Abstract

Introduction: Despite the advantages of umbilical cord blood culture (UCBC) use for diagnosis of early onset sepsis (EOS), contamination rates have deterred neonatologists from its widespread use. We aimed to implement UCBC collection in a level III neonatal intensive care unit (NICU) and apply quality improvement (QI) methods to reduce contamination in the diagnosis of early onset sepsis.Methods: Single-center implementation study utilizing quality improvement methodology to achieve 0% contamination rate in UCBC samples using the Plan-Do-Study-Act (PDSA) model for improvement. UCBC was obtained in conjunction with peripheral blood cultures (PBC) in neonates admitted to the NICU due to maternal chorioamnionitis. Maternal and neonatal characteristics between clinical sepsis and asymptomatic groups were compared. Process, outcome, and balancing measures were monitored.Results: Eighty-two UCBC samples were collected in addition to peripheral blood culture from neonates admitted due to maternal chorioamnionitis. Ten (12%) neonates had a diagnosis of clinical sepsis. All PBCs were negative and 5 UCBCs were positive in the study period.
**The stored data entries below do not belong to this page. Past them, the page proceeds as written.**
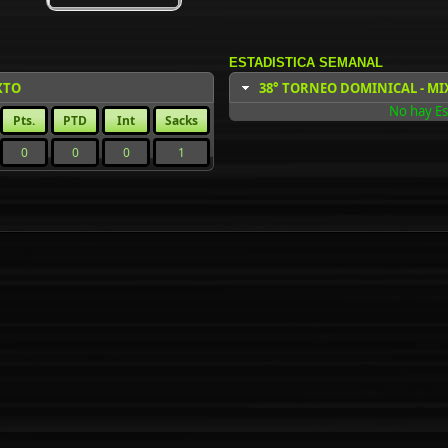
ESTADISTICA SEMANAL
XTO
38° TORNEO DOMINICAL - MI
No hay Es
Pts.
PTD
Int
Sacks
0
0
0
1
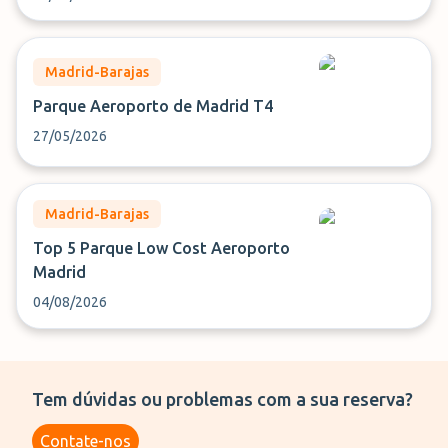
Madrid-Barajas
Parque Aeroporto de Madrid T4
27/05/2026
Madrid-Barajas
Top 5 Parque Low Cost Aeroporto
Madrid
04/08/2026
Tem dúvidas ou problemas com a sua reserva?
Contate-nos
After 2 PDSA cycles, there was special cause variation with improvement in the percent of contaminated samples from 7.3 to 0%. There was no change in antibiotic duration among asymptomatic neonates.Conclusions: Implementation of UCBC for the diagnosis of EOS in term infants is feasible and contamination can be minimized with the implementation of a core team of trained providers and a proper sterile technique without increasing antibiotic duration.

Highlights

  • Despite the advantages of umbilical cord blood culture (UCBC) use for diagnosis of early onset sepsis (EOS), contamination rates have deterred neonatologists from its widespread use

  • A total of 82 out of 97 (84.5%) eligible neonates had both Umbilical cord blood culture (UCBC) samples and Peripheral blood culture (PBC) collected during the 22-month period

  • Reasons for missed opportunities to collect UCBC samples included: provider forgot to obtain UCBC (n = 7), inability to obtain consent (n = 4), unavailable UCBC kit in the delivery cart (n = 1), or post-natal diagnosis of chorioamnionitis after placenta was sent to pathology (n = 3)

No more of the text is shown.